MEMORY ARCHITECTURE

How CogniWeave remembers

CogniWeave's memory layer is built on the SimpleMem architecture (Liu et al., 2026), an open-source research framework. The results on this page are from the published SimpleMem research. Your production performance will depend on your data and configuration.

The problem with AI memory

Long-running agents face a finite context window. Two approaches dominate and both fail. The first retains the full history, which accumulates low-value filler alongside useful information and leads to middle-context degradation, where the model attends poorly to information buried in a long context. The second filters continuously using iterative reasoning loops, which improves relevance but adds latency and token cost. Neither allocates memory and computation efficiently.

The approach

SimpleMem uses a three-stage pipeline designed to maximise information density: retain meaning, discard noise, retrieve only what the question needs. The design draws on Complementary Learning Systems theory, the same framework used to describe how the brain consolidates short-term experience into long-term memory.

Compress at source

Interactions are scored for information value before storage. Low-value content is discarded at the gate. What passes is transformed into self-contained, timestamped memory units with resolved entity references.

Consolidate over time

An asynchronous process clusters related memories by semantic similarity and temporal proximity, synthesising them into compact abstractions. The active index stays small. Detail is archived, not lost.

Retrieve by relevance

Query complexity is estimated at runtime and retrieval scope adjusts accordingly, drawing on semantic embeddings, sparse lexical features, and structured metadata.

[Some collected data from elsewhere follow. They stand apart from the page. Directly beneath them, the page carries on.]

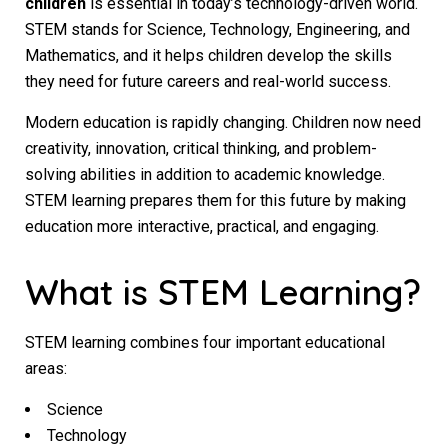
children
is essential in today’s technology-driven world.
STEM stands for Science, Technology, Engineering, and
Mathematics, and it helps children develop the skills
they need for future careers and real-world success.
Modern education is rapidly changing. Children now need
creativity, innovation, critical thinking, and problem-
solving abilities in addition to academic knowledge.
STEM learning prepares them for this future by making
education more interactive, practical, and engaging.
What is STEM Learning?
STEM learning combines four important educational
areas:
Science
Technology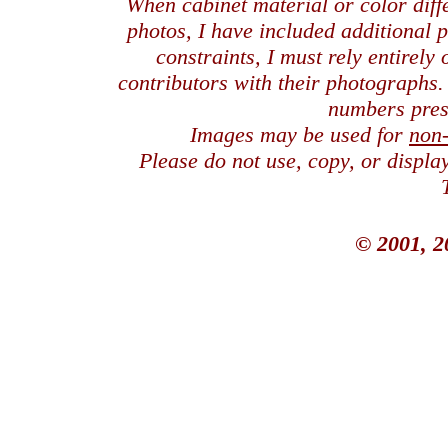
When cabinet material or color dif
photos, I have included additional
constraints, I must rely entirely
contributors with their photographs
numbers pres
Images may be used for
non
Please do not use, copy, or displ
© 2001, 2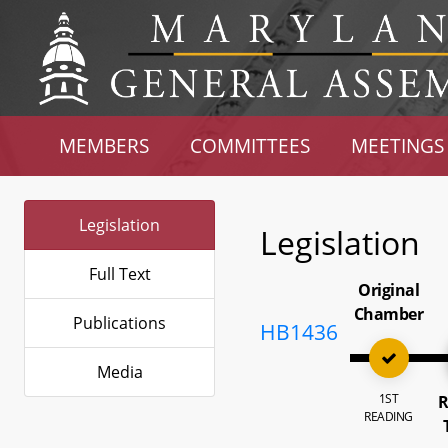
MEMBERS
COMMITTEES
MEETINGS
Legislation
Legislation
Full Text
Original
Chamber
Publications
HB1436
Media
1ST
R
READING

Results from the published research

In the SimpleMem paper, the architecture reaches an average F1 of 43.24 on the LoCoMo benchmark using GPT-4.1-mini, against 34.20 for Mem0 and 18.70 for a full-context baseline. Token use averages roughly 550 per query, about 30 times lower than full-context methods. The largest gains are in temporal reasoning. These are the researchers' benchmark figures, not measurements of CogniWeave's production system.